Word for word, copy out the data below, omitting pictures.

Page images and extracted text ::
[Start of section]

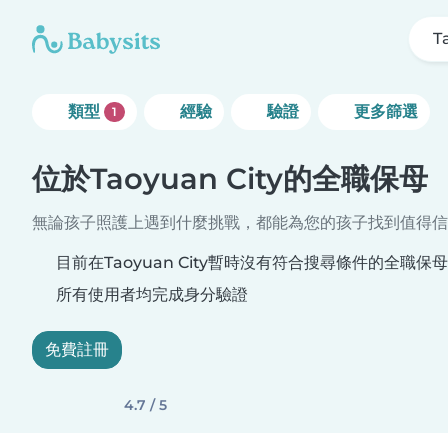
T
類型
經驗
驗證
更多篩選
1
位於Taoyuan City的全職保母
無論孩子照護上遇到什麼挑戰，都能為您的孩子找到值得信
目前在Taoyuan City暫時沒有符合搜尋條件的全職保
所有使用者均完成身分驗證
免費註冊
4.7 / 5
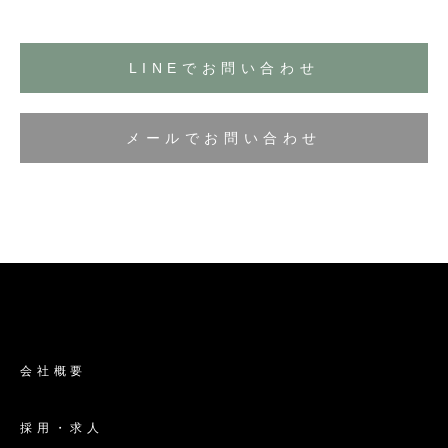
LINEでお問い合わせ
メールでお問い合わせ
会社概要
採用・求人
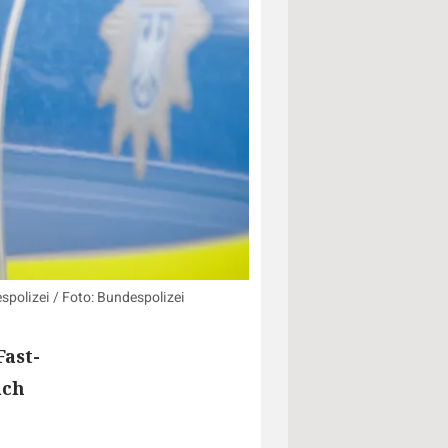
spolizei / Foto: Bundespolizei
ast-
ach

[End of section]

Reply to the exercise ::
T
類型
經驗
驗證
更多篩選
1
位於Taoyuan City的全職保母
無論孩子照護上遇到什麼挑戰，都能為您的孩子找到值得信
目前在Taoyuan City暫時沒有符合搜尋條件的全職保
所有使用者均完成身分驗證
免費註冊
4.7 / 5
LINEでお問い合わせ
メールでお問い合わせ
会社概要
採用・求人
spolizei / Foto: Bundespolizei
ast-
ach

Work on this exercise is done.